The film oscillates between violence and morbid eroticism, between disgust and repulsion on the one hand, elegance and beauty on the other, pushing the viewer to the limit of endurance, eliciting feelings of discomfort and uncertainty. The film is perceived as a psychological nightmare concealing the fears, secrets and passions of each and every one of us. The characters carry trauma; they may even be regarded as trauma incarnate and as the subconscious reflection of all the phobias, pain, perversions, and evil inclinations. They operate within a sinister, merciless dominator-dominated array, presenting its weak victim versus the blood-thirsty victimizer.

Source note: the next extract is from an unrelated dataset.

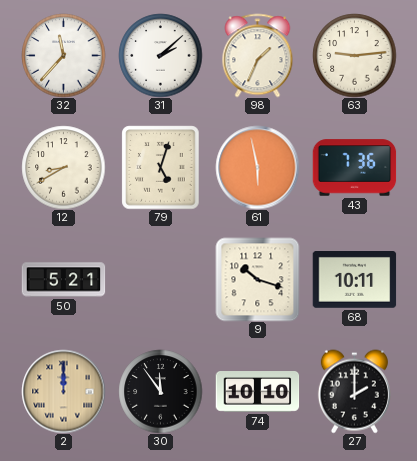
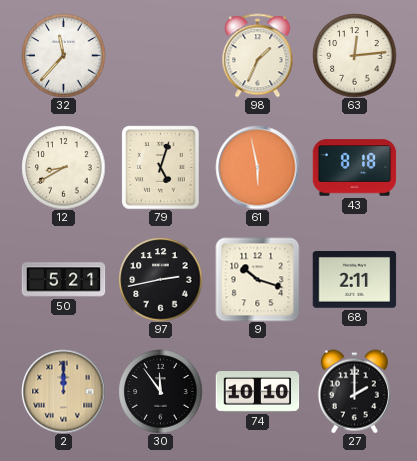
31: 2:08 -> none
63: 9:14 -> 12:14
43: 7:36 -> 8:18
97: none -> 2:43
68: 10:11 -> 2:11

One of the pivotal elements in the film is the theme of transitions and metamorphosis. The body transforms into a battlefield, undergoing a series of physical and mental changes. The power relations among the figures and their dynamics evolve and change. The video is interwoven with transitions between interior and exterior, day and night, as well as shifts in the soundtrack from the sounds of a pastoral forest to cries of despair; fluctuations between violence and beauty when a wound turns out to be a flittering precious stone, between man and beast, and between life and death. The cords linking the figures likewise become a channel of communication through which organic materials such as saliva and blood pass. The figures operate according to the codes and norms of an invented, imaginary language describing pain, trauma, and passion. As in a horror movie, the viewer experiences moments of fear and jolting, he is captured in the illusion, moving between dream and reality. In some respect, the work is a radical, perverse continuation of fairytales a la the Brothers Grimm, which are characterized by motifs of woodland, imagination and horror.
The artificial, mannerist effects in the film, the kitsch and the sickly imagination reveal a variety of influences. In 2001 Tichacek was an intern in Mathew Barney’s New York studio when the latter shot the last film in his Cremaster series. “What drew me to Barney’s work was the prosthetic materials and forms he uses to create these gender-ambiguous creatures,” says Tichacek. It was these strange, elf-like bodies that I loved.” During her stay in New York Tichacek met American transsexual idol, Amanda Lepore, with whom she filmed Lineage of the Divine(2002), a precursor of the current work. Tichacek was enchanted by the star’s exaggerated, operated, unnatural beauty: as someone who has “a love-hate relation to femininity, I’m drawn to someone like her, but she is also a tormenting thing, a sign of what’s oppressive about femininity. Like in my own upbringing in Switzerland before moving to Australia in my late teens. It was very conservative there. Very beautiful and gorgeous, but strict and oppressive.”
Monika Tichacek (1975) was born in Zurich. She moved to Australia in 1994. Lives and works in Sydney.